*Stored data entries:*
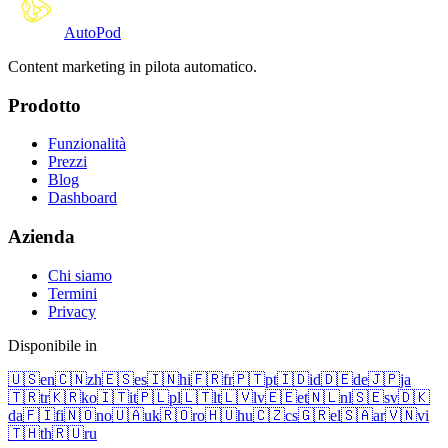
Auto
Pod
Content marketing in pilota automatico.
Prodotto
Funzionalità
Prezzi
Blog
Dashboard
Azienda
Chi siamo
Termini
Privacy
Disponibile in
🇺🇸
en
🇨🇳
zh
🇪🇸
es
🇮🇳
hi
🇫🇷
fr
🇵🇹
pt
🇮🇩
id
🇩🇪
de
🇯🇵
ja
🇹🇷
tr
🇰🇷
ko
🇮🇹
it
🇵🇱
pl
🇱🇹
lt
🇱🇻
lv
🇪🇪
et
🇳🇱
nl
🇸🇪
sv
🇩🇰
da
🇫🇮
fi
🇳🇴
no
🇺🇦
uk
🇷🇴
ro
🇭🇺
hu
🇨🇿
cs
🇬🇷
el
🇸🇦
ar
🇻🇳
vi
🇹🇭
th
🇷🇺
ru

==

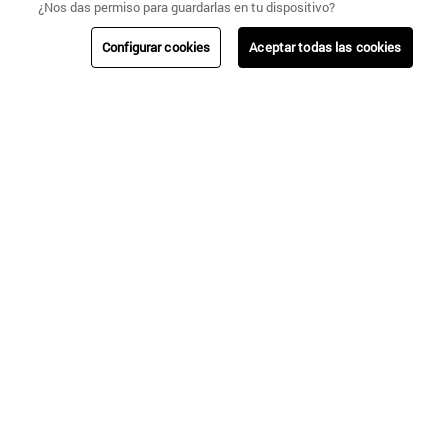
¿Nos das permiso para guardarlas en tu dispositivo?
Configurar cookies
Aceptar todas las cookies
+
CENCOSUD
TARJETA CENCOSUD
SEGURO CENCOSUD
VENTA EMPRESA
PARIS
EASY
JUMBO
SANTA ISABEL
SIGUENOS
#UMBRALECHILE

* * *

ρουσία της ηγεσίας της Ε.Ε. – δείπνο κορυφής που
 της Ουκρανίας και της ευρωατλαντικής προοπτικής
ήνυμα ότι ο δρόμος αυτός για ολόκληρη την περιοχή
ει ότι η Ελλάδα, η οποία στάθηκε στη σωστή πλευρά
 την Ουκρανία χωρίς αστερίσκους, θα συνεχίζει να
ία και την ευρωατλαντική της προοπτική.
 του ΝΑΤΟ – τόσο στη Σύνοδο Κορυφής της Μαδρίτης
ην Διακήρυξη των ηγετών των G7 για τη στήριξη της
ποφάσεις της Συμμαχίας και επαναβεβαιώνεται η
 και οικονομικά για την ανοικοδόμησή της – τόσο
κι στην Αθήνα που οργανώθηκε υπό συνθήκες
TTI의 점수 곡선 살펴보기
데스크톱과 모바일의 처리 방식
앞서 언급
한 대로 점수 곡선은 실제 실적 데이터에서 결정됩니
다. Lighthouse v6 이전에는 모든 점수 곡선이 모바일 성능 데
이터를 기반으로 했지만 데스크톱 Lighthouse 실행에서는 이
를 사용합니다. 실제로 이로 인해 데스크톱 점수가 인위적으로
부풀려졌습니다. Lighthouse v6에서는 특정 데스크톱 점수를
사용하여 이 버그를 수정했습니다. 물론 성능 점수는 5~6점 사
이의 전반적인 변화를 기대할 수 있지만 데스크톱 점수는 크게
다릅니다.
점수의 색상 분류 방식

*Work instructions:*
Find every line of the data that includes the string "Lighthouse". Copy each of those lines.

*Response for this exercise:*
다. Lighthouse v6 이전에는 모든 점수 곡선이 모바일 성능 데
이터를 기반으로 했지만 데스크톱 Lighthouse 실행에서는 이
부풀려졌습니다. Lighthouse v6에서는 특정 데스크톱 점수를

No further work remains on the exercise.